Specifications and Features
A quick glance at the specifications reveal a copper base, which is always a major plus. Noise levels between 17 and 28 dBA are also quite impressive. The specifications below are provided by the Zalman website.
Fan and Heatsink Specifications Dimensions 132(L) x 85(W) x 152(H)mm Weight 630g Materials Fins: Aluminum / Base: Copper Dissipation Area 6,553㎠ Heatpipes 4 Fan Bearing FSB (Fluid Shield Bearing) PWM Duty Cycle 30 ~ 100 ± 5% Fan RPM 1,000 ~ 1,700 rpm ± 10% Noise 17 ~ 28 dBA ± 10% Rated Voltage 12V Thermal Grease Specifications (ZM-STG2M) Color Gray Capacity 1g Temperature Stability -40°C ~ +150°C (-40℉ ~ +302℉) Components Common Components – CNPS10X Optima
– Shark`s Fin Blade Fan
– Side Caps
– Fan Fixing Clips
– Loading Block
– Thermal Grease(ZM-STG2M)
– Double-Sided Tape
– User`s Manual
Components for Intel – Intel Clip Components for AMD – AMD Clip A
There are a few graphically illustrated features the folks at Zalman would like you to know about. All images and descriptions courtesy of Zalman.
The box is an attractive affair that makes note of several of the high level features. On the front, Zalman makes mention of the Shark’s Fin Blade design associated with the “Ultra Quiet” 120 mm fan, the Direct Touch Heatpipe design, and that the CNPS10X Optima is compatible with AMD and Intel platforms. On the back of the box, there is a multilingual list of the high level features mentioned on the box front. The box sides are where the specifications and pictures are located to further describe the product.
Unboxing the CNPS10X Optima, we find the product well packaged and fully protected with foam and cardboard inserts. Once the top is opened, you’ll find the user’s manual and accessories sitting on top and separated from the cooler by a cardboard bed. Under the accessories, the cooler itself is secured by foam pads at the top and bottom. The fan is also isolated from the cooler with an additional foam insert to keep it from damaging the heatsink fins.

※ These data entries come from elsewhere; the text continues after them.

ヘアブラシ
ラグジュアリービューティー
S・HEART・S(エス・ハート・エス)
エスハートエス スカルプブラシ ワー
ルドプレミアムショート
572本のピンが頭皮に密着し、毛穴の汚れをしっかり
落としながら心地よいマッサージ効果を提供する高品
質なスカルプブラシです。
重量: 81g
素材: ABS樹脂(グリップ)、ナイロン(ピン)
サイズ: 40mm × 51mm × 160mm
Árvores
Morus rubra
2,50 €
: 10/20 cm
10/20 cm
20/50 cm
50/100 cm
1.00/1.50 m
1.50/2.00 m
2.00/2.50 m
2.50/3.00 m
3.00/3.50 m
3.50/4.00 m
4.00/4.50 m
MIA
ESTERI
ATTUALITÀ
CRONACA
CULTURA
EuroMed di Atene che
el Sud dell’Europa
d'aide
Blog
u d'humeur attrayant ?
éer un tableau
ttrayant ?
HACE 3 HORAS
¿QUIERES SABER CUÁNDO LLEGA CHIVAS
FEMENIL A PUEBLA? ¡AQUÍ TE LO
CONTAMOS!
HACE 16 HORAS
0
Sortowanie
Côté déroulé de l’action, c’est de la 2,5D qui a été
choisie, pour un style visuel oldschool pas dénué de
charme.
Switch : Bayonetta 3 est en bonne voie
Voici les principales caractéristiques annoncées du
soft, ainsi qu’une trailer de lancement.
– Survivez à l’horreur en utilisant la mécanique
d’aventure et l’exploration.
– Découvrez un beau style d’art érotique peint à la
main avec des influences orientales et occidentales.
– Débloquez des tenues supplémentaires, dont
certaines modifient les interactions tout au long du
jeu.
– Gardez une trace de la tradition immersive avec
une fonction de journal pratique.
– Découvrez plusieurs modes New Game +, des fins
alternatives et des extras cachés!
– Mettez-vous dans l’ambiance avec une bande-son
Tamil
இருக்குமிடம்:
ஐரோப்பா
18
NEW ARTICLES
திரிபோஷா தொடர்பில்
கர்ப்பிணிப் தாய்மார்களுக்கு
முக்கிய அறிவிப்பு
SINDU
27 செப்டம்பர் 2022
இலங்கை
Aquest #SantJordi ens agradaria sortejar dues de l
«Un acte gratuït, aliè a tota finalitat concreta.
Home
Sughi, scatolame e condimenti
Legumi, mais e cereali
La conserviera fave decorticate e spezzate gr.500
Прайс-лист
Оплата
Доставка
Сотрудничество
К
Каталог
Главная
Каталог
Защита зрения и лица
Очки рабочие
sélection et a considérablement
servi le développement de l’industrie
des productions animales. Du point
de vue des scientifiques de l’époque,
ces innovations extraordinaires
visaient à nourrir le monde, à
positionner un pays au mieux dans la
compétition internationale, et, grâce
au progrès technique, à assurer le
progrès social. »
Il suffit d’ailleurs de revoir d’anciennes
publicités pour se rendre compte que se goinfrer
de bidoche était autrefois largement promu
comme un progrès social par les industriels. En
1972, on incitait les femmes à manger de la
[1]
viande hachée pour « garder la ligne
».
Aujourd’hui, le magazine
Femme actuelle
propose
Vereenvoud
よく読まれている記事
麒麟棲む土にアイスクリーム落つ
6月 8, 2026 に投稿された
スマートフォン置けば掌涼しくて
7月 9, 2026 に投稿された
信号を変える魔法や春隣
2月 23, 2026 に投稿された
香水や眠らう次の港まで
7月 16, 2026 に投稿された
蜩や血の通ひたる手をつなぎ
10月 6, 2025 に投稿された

With everything removed from the box, we get our first look at the CNPS10X Optima and the included bags of mounting hardware. The included mounting hardware allows for installation on any current AMD or Intel platform (except Socket 2011) and even some not-so-current platforms. There is also an extra set of fan mounting clips should you want to use a push/pull setup.
- Socket 775
- Socket 1155/1156
- Socket 2011 (Not Supported)
- Socket AM2
- Socket AM2+
- Socket AM3
- Socket AM3+
- Socket FM1
- Socket FM2
A Closer Look
There are four 6mm copper heatpipes that extend up each side of the 47 aluminum fin stack. As the heatpipes make their way through the aluminum base plate, they are polished and flattened to ensure good contact with the CPU. The polish job applied to the heatpipes where they travel through the base plate is not what I would call a mirror like finish, but the surface is very smooth to the touch and has a fair amount of “shine” to it. There is also a top plate attached to the base of the cooler that will act as the mounting point for the Intel and AMD brackets. As you’ll see when we begin the installation process, this design works quite well. .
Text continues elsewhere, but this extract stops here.